Я закрыла глаза, зная, что между нами все кончено. Слишком много произошло всякого и разного, но исключительно плохого. Возможно, все начала я, сказав Брюсу, что нам какое-то время надо пожить врозь. А может, начал он, пойдя следом за мной с вечеринки. Но теперь все это уже не имело никакого значения.
Я отвернулась лицом к стене. Какое-то время спустя Брюс перестал плакать. А потом я услышала, как он уходит.
Наутро я проснулась от солнечного света, бьющего мне в лицо. Тут же моя мать влетела в дверь и пододвинула стул к кровати. Выглядела она не очень. Умела шутить, умела развеять ложные опасения, умела даже отчитать, но вот плакать точно не умела.
– Как ты себя чувствуешь? – спросила она.
– Отвратительно! – взвизгнула я, и мать аж отпрянула, стул на колесиках, на котором она сидела, откатился на середину палаты. Я продолжила тираду, не дожидаясь, пока она вернется на прежнее место. – Как, по-твоему, я себя чувствую? Я родила что-то непонятное, похожее на результат неудачного научного эксперимента, меня всю разрезали, мне бо-о-ольно... – Я закрыла лицо руками и плакала не меньше минуты. – Что-то со мной не так. Я дефективная. Лучше бы мне дали умереть...

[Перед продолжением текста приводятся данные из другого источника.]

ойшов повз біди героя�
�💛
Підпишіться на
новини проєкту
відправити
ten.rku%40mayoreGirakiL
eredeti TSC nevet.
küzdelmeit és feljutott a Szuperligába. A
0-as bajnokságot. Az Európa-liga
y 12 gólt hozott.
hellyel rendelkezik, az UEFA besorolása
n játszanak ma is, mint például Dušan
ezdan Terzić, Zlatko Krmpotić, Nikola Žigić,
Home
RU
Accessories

– О, Кэнни, нельзя так говорить.
– Никто меня не любит, – плакала я. – Отец не любил, Брюс не...
Мать потрепала меня по волосам.
– Нельзя так говорить, – повторила она. – У тебя прекрасный ребенок. – Она откашлялась, встала, зашагала взад-вперед. Такое происходило всегда, когда она собиралась сказать что-то неприятное.
– Сядь, – попросила я ее, и она села, но я видела, что одна нога у нее нервно подрагивает.
– Я поговорила с Брюсом.
Я шумно выдохнула. Не хотела даже слышать его имени. Мать это видела по выражению моего лица, но продолжала говорить:
– С Брюсом и его новой подругой.
– Толкалыцицей? – истерически взвизгнула я. – Ты ее видела?

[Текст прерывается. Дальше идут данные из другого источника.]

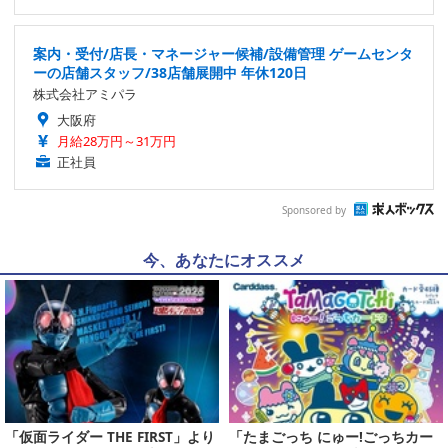
案内・受付/店長・マネージャー候補/設備管理 ゲームセンタ
ーの店舗スタッフ/38店舗展開中 年休120日
株式会社アミパラ
大阪府
月給28万円～31万円
正社員
Sponsored by
今、あなたにオススメ
「仮面ライダー THE FIRST」より
「たまごっち にゅー!ごっちカー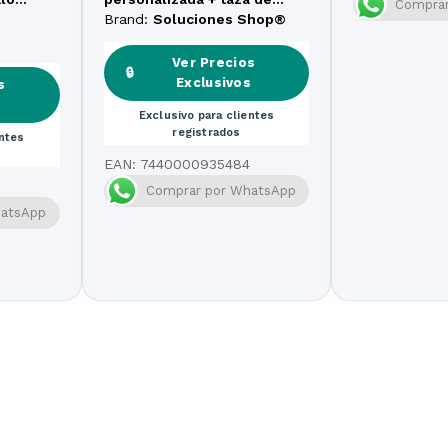
Comprar
regalo con empaque
Brand:
Soluciones Shop®
especial
Ver Precios
🔒
Exclusivos
s
s
Exclusivo para clientes
registrados
entes
EAN:
7440000935484
Comprar por WhatsApp
hatsApp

– Кэнни, она очень огорчена, что все так вышло. Они оба огорчены.
– И правильно, – сердито бросила я. – Брюс мне ни разу не позвонил за все время, пока я была беременна, а потом Толкалыцица сделала свое черное дело...
Мать мой тон просто ошеломил.
– У врачей нет уверенности, что привело к...
– Это не важно, – оборвала ее я. – Я точно знаю, что привело, и, надеюсь, эта тупая сучка тоже знает.